Posts Tagged ‘cooking lesson’

My husband is newly retired. This means he can spend time watching public television cooking programs.

My husband is a good cook. It’s why I married him. Well, OK, it isn’t why I married him, but it certainly has been a perk of having married him. I don’t particularly care for cooking (baking and canning – yes, cooking – no) and I am not particularly skilled at it. But I can make biscuits. (OK, that’s baking and I just said I like to bake.)

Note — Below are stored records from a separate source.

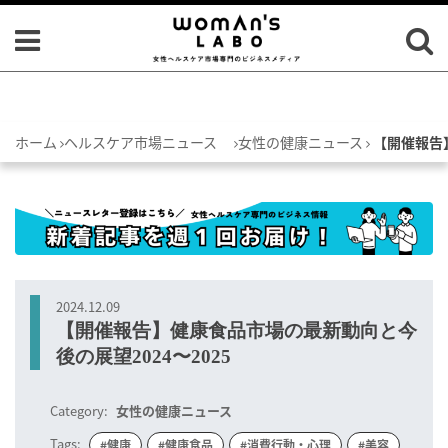
ホーム
ヘルスケア市場ニュース
女性の健康ニュース
【開催報告】
2024.12.09
【開催報告】健康食品市場の最新動向と今
後の展望2024〜2025
Category:
女性の健康ニュース
Tags:
#健康
#健康食品
#消費行動・心理
#美容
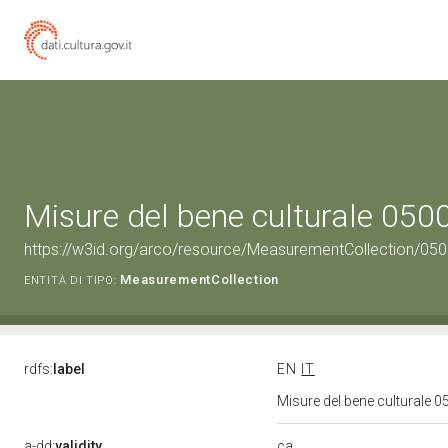
Misure del bene culturale 05
https://w3id.org/arco/resource/MeasurementCollection/05
MeasurementCollection
ENTITÀ DI TIPO:
rdfs:
label
EN
IT
Misure del bene culturale
ca
a-dd:
validity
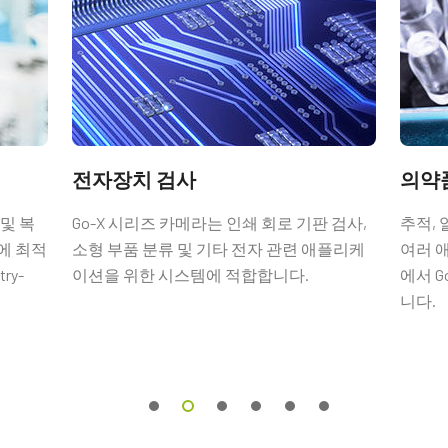
전자장치 검사
의약
입출력 암 커넥터
 및 복
Go-X 시리즈 카메라는 인쇄 회로 기판 검사,
추적, 
에 최적
소형 부품 분류 및 기타 전자 관련 애플리케
여러 
터 및 플라잉 리드 케이블.
ry-
이션을 위한 시스템에 적합합니다.
에서 G
니다.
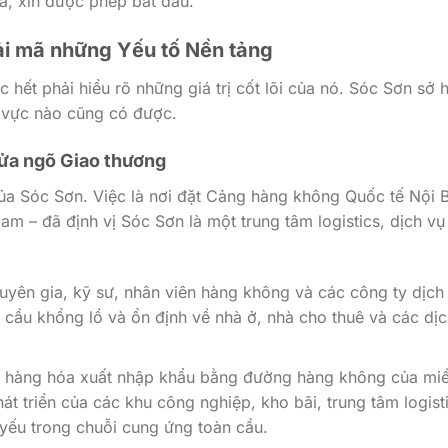
, xin được phép bắt đầu.
iải mã những Yếu tố Nền tảng
c hết phải hiểu rõ những giá trị cốt lõi của nó. Sóc Sơn sở 
u vực nào cũng có được.
 Cửa ngõ Giao thương
p của Sóc Sơn. Việc là nơi đặt Cảng hàng không Quốc tế Nội B
am – đã định vị Sóc Sơn là một trung tâm logistics, dịch vụ
yên gia, kỹ sư, nhân viên hàng không và các công ty dịch
u cầu khổng lồ và ổn định về nhà ở, nhà cho thuê và các dị
 hàng hóa xuất nhập khẩu bằng đường hàng không của mi
át triển của các khu công nghiệp, kho bãi, trung tâm logist
yếu trong chuỗi cung ứng toàn cầu.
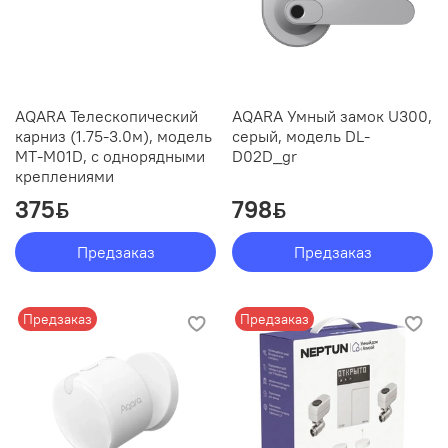
AQARA Телескопический
AQARA Умный замок U300,
карниз (1.75-3.0м), модель
серый, модель DL-
MT-M01D, с однорядными
D02D_gr
креплениями
375
798
ƃ
ƃ
Предзаказ
Предзаказ
Предзаказ
Предзаказ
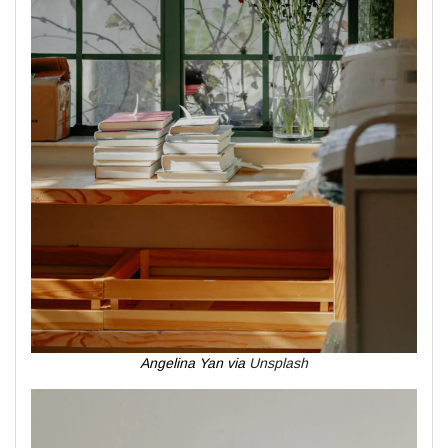
Angelina Yan via
Unsplash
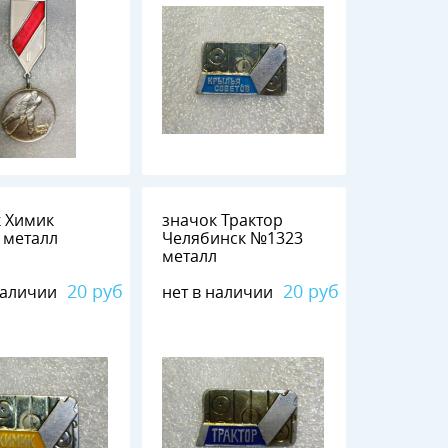
к Химик
значок Трактор
№1324 металл
Челябинск №1323
металл
20 руб
20 руб
наличии
нет в наличии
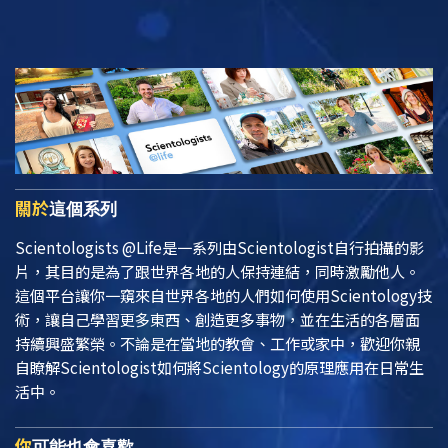
關於
這個系列
Scientologists @Life
是一系列由Scientologist自行拍攝的影
片，其目的是為了跟世界各地的人保持連結，同時激勵他人。
這個平台讓你一窺來自世界各地的人們如何使用Scientology技
術，讓自己學習更多東西、創造更多事物，並在生活的各層面
持續興盛繁榮。不論是在當地的教會、工作或家中，歡迎你親
自瞭解Scientologist如何將Scientology的原理應用在日常生
活中。
你
可能也會喜歡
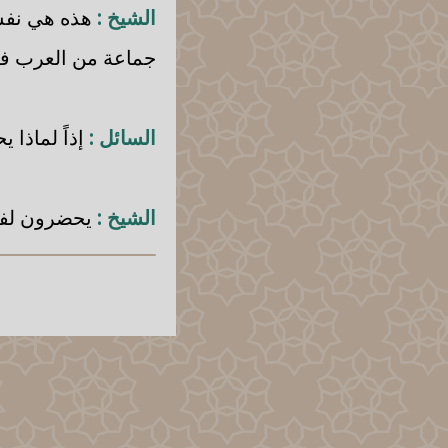
الشيخ :
هذه هي نفس 
جماعة من العرب في
السائل :
إذاً لماذا 
الشيخ :
يحضرون لفضي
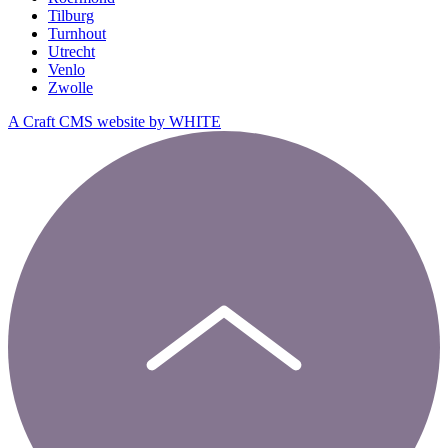
Tilburg
Turnhout
Utrecht
Venlo
Zwolle
A Craft CMS website by WHITE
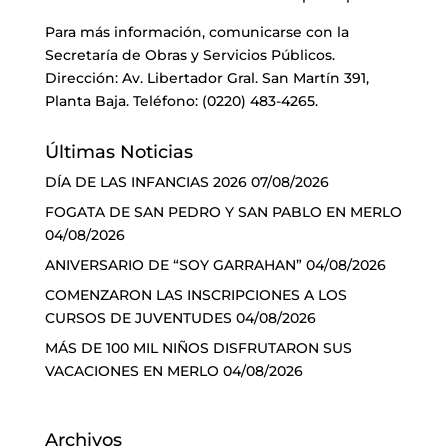
Para más información, comunicarse con la
Secretaría de Obras y Servicios Públicos.
Dirección: Av. Libertador Gral. San Martín 391,
Planta Baja. Teléfono: (0220) 483-4265.
Últimas Noticias
DÍA DE LAS INFANCIAS 2026
07/08/2026
FOGATA DE SAN PEDRO Y SAN PABLO EN MERLO
04/08/2026
ANIVERSARIO DE “SOY GARRAHAN”
04/08/2026
COMENZARON LAS INSCRIPCIONES A LOS
CURSOS DE JUVENTUDES
04/08/2026
MÁS DE 100 MIL NIÑOS DISFRUTARON SUS
VACACIONES EN MERLO
04/08/2026
Archivos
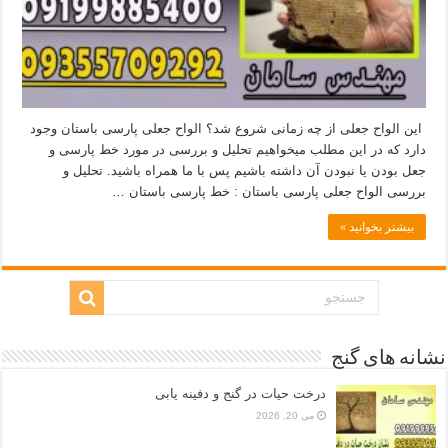
این الواح جعلی از چه زمانی شروع شد؟ الواح جعلی پارسی باستان وجود
دارد که در این مطلب میخواهیم تحلیل و بررسی در مورد خط پارسی و
جعل بودن یا نبودن آن داشته باشیم پس با ما همراه باشید. تحلیل و
بررسی الواح جعلی پارسی باستان : خط پارسی باستان …
بیشتر بخوانید »
نشانه های گنج
درخت حیات در گنج و دفینه یابی
می 20, 2026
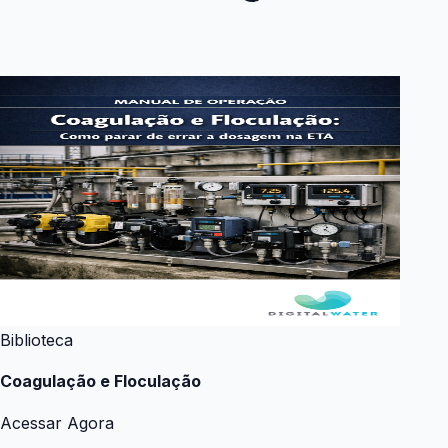
Biblioteca
Coagulação e Floculação
Acessar Agora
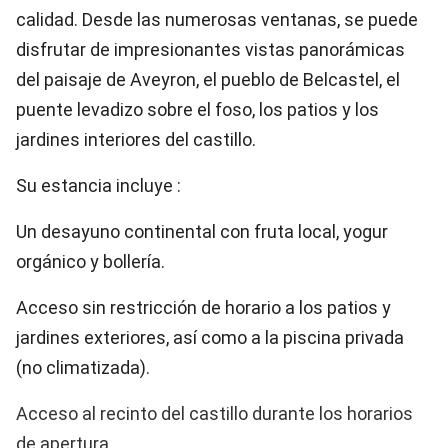
calidad. Desde las numerosas ventanas, se puede
disfrutar de impresionantes vistas panorámicas
del paisaje de Aveyron, el pueblo de Belcastel, el
puente levadizo sobre el foso, los patios y los
jardines interiores del castillo.
Su estancia incluye :
Un desayuno continental con fruta local, yogur
orgánico y bollería.
Acceso sin restricción de horario a los patios y
jardines exteriores, así como a la piscina privada
(no climatizada).
Acceso al recinto del castillo durante los horarios
de apertura.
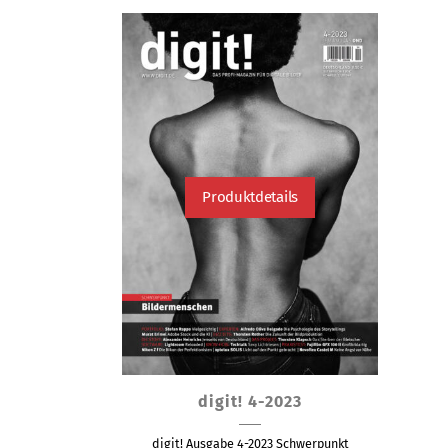
Produktdetails
Dieses
digit! 4-2023
Produkt
weist
digit! Ausgabe 4-2023 Schwerpunkt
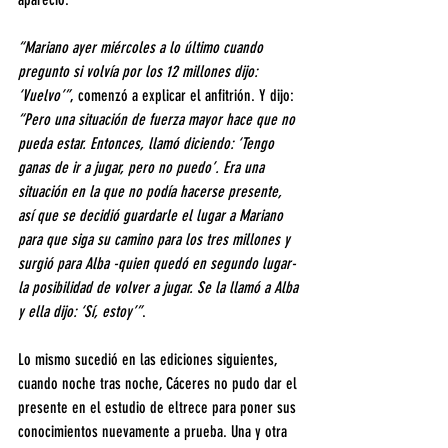
“Mariano ayer miércoles a lo último cuando 
pregunto si volvía por los 12 millones dijo: 
‘Vuelvo’”
, comenzó a explicar el anfitrión. Y dijo: 
“Pero una situación de fuerza mayor hace que no 
pueda estar. Entonces, llamó diciendo: ‘Tengo 
ganas de ir a jugar, pero no puedo’. Era una 
situación en la que no podía hacerse presente, 
así que se decidió guardarle el lugar a Mariano 
para que siga su camino para los tres millones y 
surgió para Alba -quien quedó en segundo lugar- 
la posibilidad de volver a jugar. Se la llamó a Alba 
y ella dijo: ‘Sí, estoy’”
.
Lo mismo sucedió en las ediciones siguientes, 
cuando noche tras noche, Cáceres no pudo dar el 
presente en el estudio de eltrece para poner sus 
conocimientos nuevamente a prueba. Una y otra 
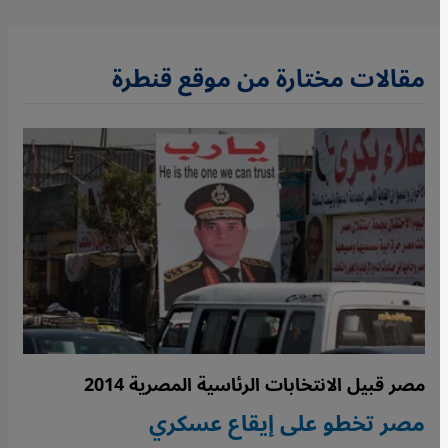
مقالات مختارة من موقع قنطرة
مصر قبيل الانتخابات الرئاسية المصرية 2014
مصر تخطو على إيقاع عسكري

Don has been watching how to make perfect biscuits, specifically buttermilk biscuits. I do not believe I have ever made buttermilk biscuits as my fall-back recipe is always Baking Powder Biscuits which are incredibly simple:

preheat oven to 450 degrees F.

2 C flour

3 tsp Baking Powder

1 tsp salt

Cut in 6 T shortening

Stir in 2/3 cup milk.

Roll, cut, bake for 10-12 minutes.

Don wanted biscuits & gravy for dinner tonight, which is also a really simple meal to make if you don’t have a culinary degree. I didn’t ask him (and he didn’t offer) whether or not he wanted some of those fancy biscuits & gravy he watched some chef prepare on PBS. In fact, I didn’t know he had watched someone make them.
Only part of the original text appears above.